Lucía Méndez
Enfermeira, Centro Hospitalar de Entre o Douro e Vouga
1. As Doenças pulmonares intersticiais (DPIs) são, por norma, doenças muito graves. O que lhe traz energia, motivação e esperança para gerir e ajudar os doentes com DPI?
As doenças pulmonares intersticiais englobam um grupo heterogéneo de doenças que partilham características clínicas, radiológicas e histológicas. Têm um impacto elevado na qualidade de vida dos doentes, pois são doenças altamente incapacitantes com graves consequências físicas e emocionais que afetam não só o doente, mas também a sua família. A sobrevivência média estimada pode ser entre 3 e 5 anos, dependendo da doença subjacente.
O exercício da profissão da enfermagem implica o respeito pela dignidade humana, a liberdade e a singularidade de cada pessoa sem distinção. A profissão de enfermagem é uma profissão exercida por vocação e, como tal, implica um sentimento interior de dedicação, que é a verdadeira motivação de todos os enfermeiros, e também a minha.

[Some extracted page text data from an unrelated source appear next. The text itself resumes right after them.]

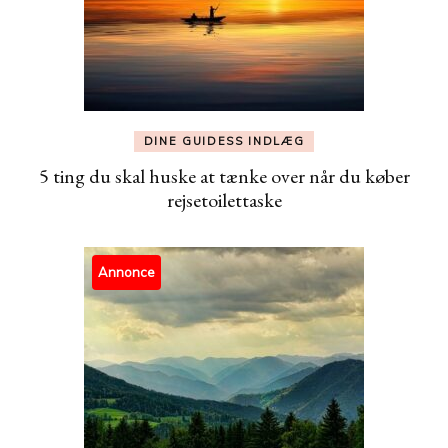
DINE GUIDESS INDLÆG
5 ting du skal huske at tænke over når du køber
rejsetoilettaske
Annonce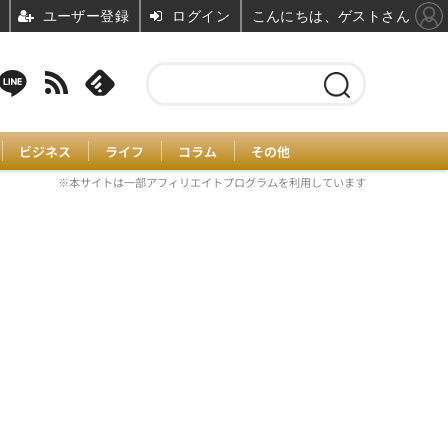
ユーザー登録
ログイン
こんにちは、ゲストさん
ビジネス
ライフ
コラム
その他
※本サイトは一部アフィリエイトプログラムを利用しています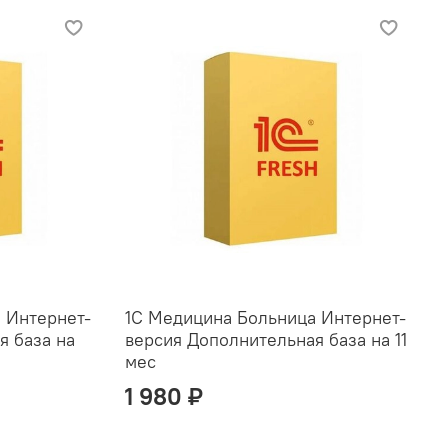
 Интернет-
1С Медицина Больница Интернет-
я база на
версия Дополнительная база на 11
мес
1 980 ₽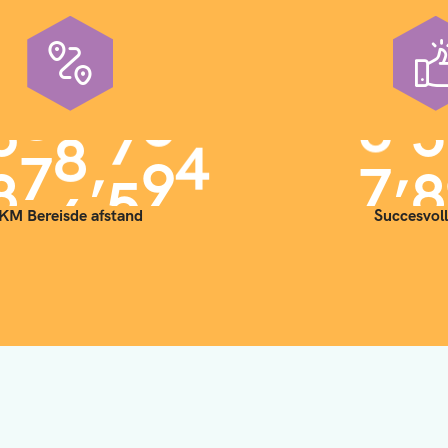
,
,
9
0
0
0
0
0
7
0
KM Bereisde afstand
Succesvoll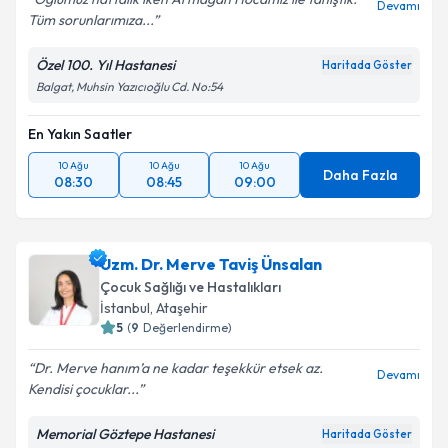
Devamı
Tüm sorunlarımıza...
Özel 100. Yıl Hastanesi
Haritada Göster
Balgat, Muhsin Yazıcıoğlu Cd. No:54
En Yakın Saatler
10 Ağu
10 Ağu
10 Ağu
Daha Fazla
08:30
08:45
09:00
Uzm. Dr. Merve Taviş Ünsalan
Çocuk Sağlığı ve Hastalıkları
İstanbul
,
Ataşehir
5
(
9
Değerlendirme)
Dr. Merve hanım’a ne kadar teşekkür etsek az.
Devamı
Kendisi çocuklar...
Memorial Göztepe Hastanesi
Haritada Göster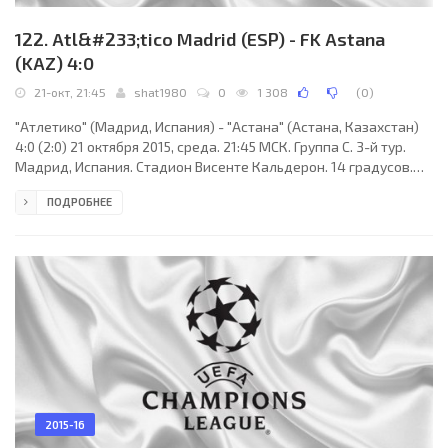
122. Atl&#233;tico Madrid (ESP) - FK Astana
(KAZ) 4:0
21-окт, 21:45
shat1980
0
1 308
(
0
)
"Атлетико" (Мадрид, Испания) - "Астана" (Астана, Казахстан)
4:0 (2:0) 21 октября 2015, среда. 21:45 МСК. Группа C. 3-й тур.
Мадрид, Испания. Стадион Висенте Кальдерон. 14 градусов.
33853 зрителя (вместимость - 54960). Судьи: Алексей
ПОДРОБНЕЕ
Кульбаков (Гомель, Беларусь), Виталий Малютин (Беларусь),
Олег Маслянко (Беларусь). Резервный: Дмитрий Жук
(Беларусь). "Атлетико": Ян Облак, Хуанфран, Гильерме Сикейра,
Диего Годин, Стефан Савич, Тьягу Мендеш (Оливер, 46), Габи
(к), Сауль, Янник Феррейра-Карраско,
2015-16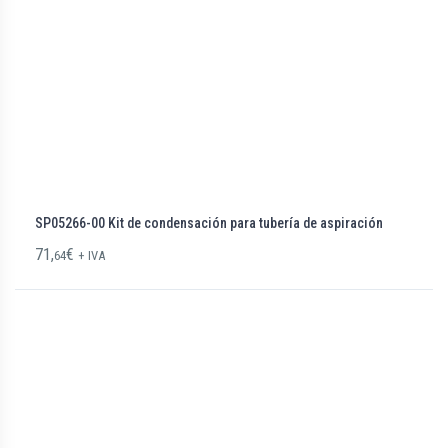
SP05266-00 Kit de condensación para tubería de aspiración
71,
€
64
+ IVA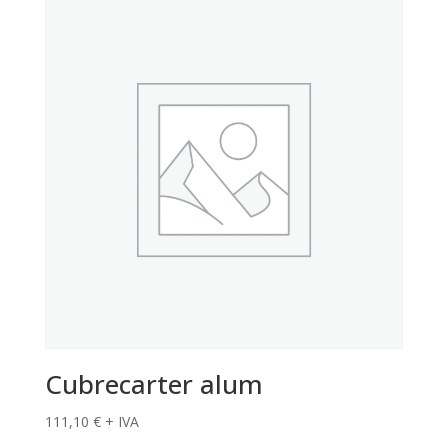
Cubrecarter alum
111,10
€
+ IVA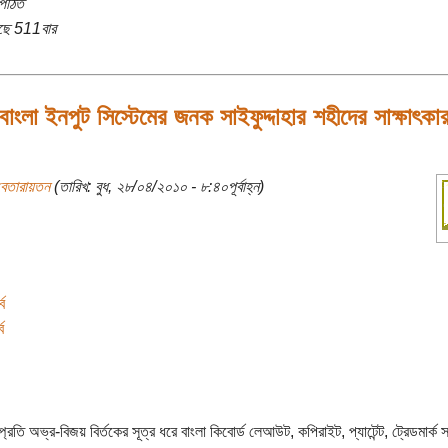
পঠিত
ছে 511বার
বাংলা ইনপুট সিস্টেমের জনক সাইফুদ্দাহার শহীদের সাক্ষাৎকার 
বেতারায়তন
(তারিখ: বুধ, ২৮/০৪/২০১০ - ৮:৪০পূর্বাহ্ন)
ব
ব
্রতি অভ্র-বিজয় বির্তকের সূত্র ধরে বাংলা কিবোর্ড লেআউট, কপিরাইট, প্যাটেন্ট, ট্রেডমার্ক স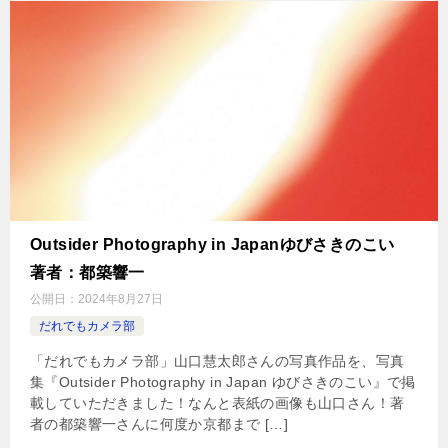
Outsider Photography in Japanゆびさきのこい
著者：都築響一
公開日：
2024年8月27日
だれでもカメラ部
「だれでもカメラ部」山口慧太郎さんの写真作品を、写真
集『Outsider Photography in Japan ゆびさきのこい』で掲
載していただきました！なんと表紙の画像も山口さん！著
者の都築響一さんに何度か京都まで […]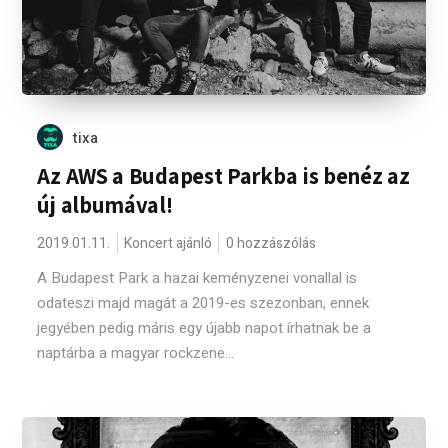
tixa
Az AWS a Budapest Parkba is benéz az
új albumával!
2019.01.11.
Koncert ajánló
0 hozzászólás
A Budapest Park a hazai keményzenei vonallal is
odateszi majd magát a 2019-es szezonban, ennek
jegyében pedig máris egy újabb napot írhatnak be a
naptárba a magyar rockzene...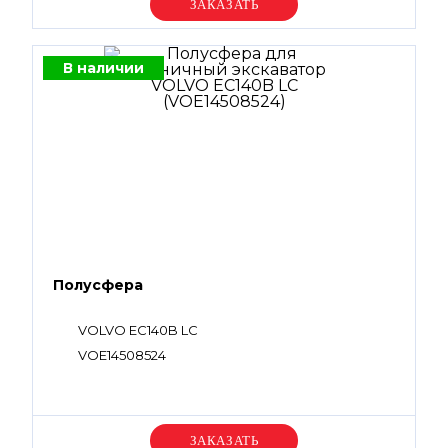
Уточняйте цену
В наличии
Полусфера
VOLVO EC140B LC
VOE14508524
Уточняйте цену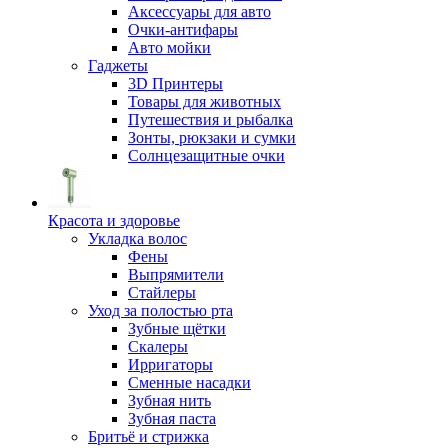
Аксессуары для авто
Очки-антифары
Авто мойки
Гаджеты
3D Принтеры
Товары для животных
Путешествия и рыбалка
Зонты, рюкзаки и сумки
Солнцезащитные очки
Красота и здоровье
Укладка волос
Фены
Выпрямители
Стайлеры
Уход за полостью рта
Зубные щётки
Скалеры
Ирригаторы
Сменные насадки
Зубная нить
Зубная паста
Бритьё и стрижка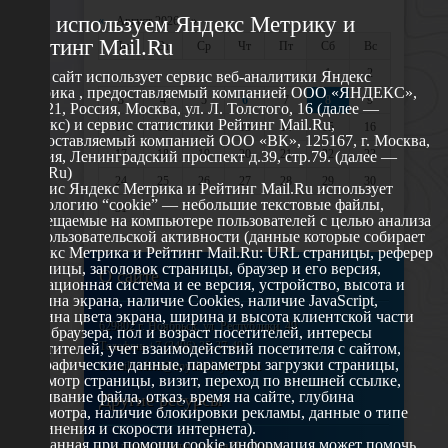
Мы используем Яндекс Метрику и
«
Август 2026 »
Рейтинг Mail.Ru
Пн
Вт
Ср
Чт
Пт
Сб
Вс
1
2
Этот сайт использует сервис веб-аналитики Яндекс
Метрика , предоставляемый компанией ООО «ЯНДЕКС»,
3
4
5
6
7
8
9
119021, Россия, Москва, ул. Л. Толстого, 16 (далее —
Яндекс) и сервис статистики Рейтинг Mail.Ru,
10
11
12
13
14
15
16
предоставляемый компанией ООО «ВК», 125167, г. Москва,
17
18
19
20
21
22
23
Россия, Ленинградский проспект д.39, стр.79. (далее —
Mail.Ru)
24
25
26
27
28
29
30
Сервис Яндекс Метрика и Рейтинг Mail.Ru использует
технологию “cookie” — небольшие текстовые файлы,
31
размещаемые на компьютере пользователей с целью анализа
их пользовательской активности (данные которые собирает
Яндекс Метрика и Рейтинг Mail.Ru: URL страницы, реферер
страницы, заголовок страницы, браузер и его версия,
О сайте
операционная система и ее версия, устройство, высота и
ширина экрана, наличие Cookies, наличие JavaScript,
глубина цвета экрана, ширина и высота клиентской части
629802 г. Ноябрьск, ул. Республики, 49
окна браузера, пол и возраст посетителей, интересы
Телефон: +7 (3496) 35-37-49
посетителей, учет взаимодействий посетителя с сайтом,
географические данные, параметры загрузки страницы,
E-mail: udsm@noyabrsk.yanao.ru
просмотр страницы, визит, переход по внешней ссылке,
cкачивание файла, отказ, время на сайте, глубина
Другие ресурсы
просмотра, наличие блокировки рекламы, данные о типе
соединения и скорости интернета).
Собранная при помощи cookie информация может помочь
Администрация города Ноябрьска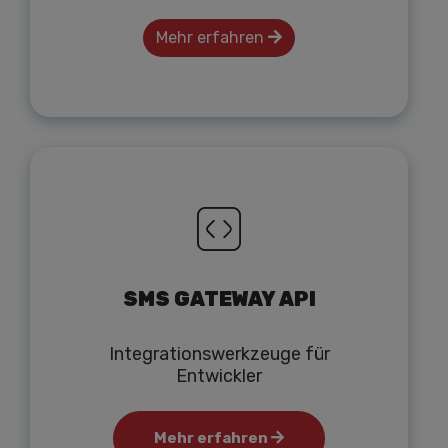
Mehr erfahren
SMS GATEWAY API
Integrationswerkzeuge für
Entwickler
Mehr erfahren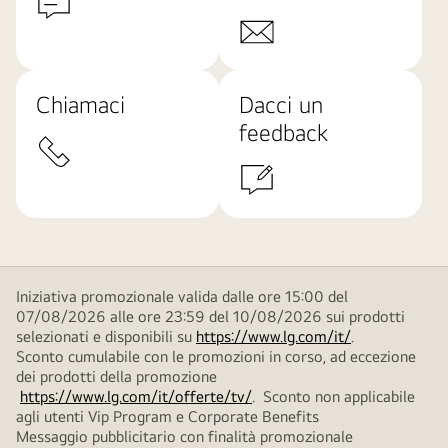
Chiamaci
Dacci un
feedback
Iniziativa promozionale valida dalle ore 15:00 del
07/08/2026 alle ore 23:59 del 10/08/2026 sui prodotti
selezionati e disponibili su
https://www.lg.com/it/
.
Sconto cumulabile con le promozioni in corso, ad eccezione
dei prodotti della promozione
https://www.lg.com/it/offerte/tv/
. Sconto non applicabile
agli utenti Vip Program e Corporate Benefits
Messaggio pubblicitario con finalità promozionale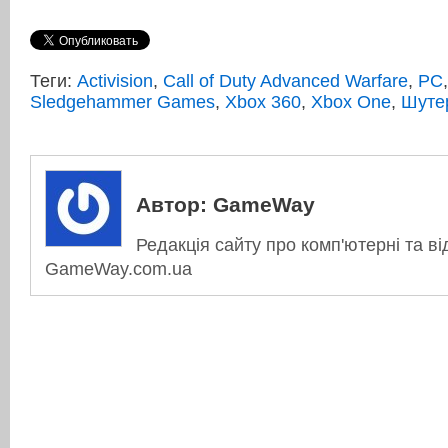
Теги:
Activision
,
Call of Duty Advanced Warfare
,
PC
Sledgehammer Games
,
Xbox 360
,
Xbox One
,
Шуте
Автор:
GameWay
Редакція сайту про комп'ютерні та ві
GameWay.com.ua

A gestão das doenças pulmonares intersticiais é sempre complexa. Os cuidados podem ser direcionados para a prevenção ou educação para a saúde no tratamento farmacológico e não farmacológico da doença, mas especialmente para o alívio do sofrimento, sendo a identificação precoce do sofrimento especialmente importante. Quando falamos de sofrimento, é importante salientar que estamos a falar não só de sofrimento físico, mas também de sofrimento emocional ou espiritual. É por isso que cada relação enfermeiro-doente é especial e única.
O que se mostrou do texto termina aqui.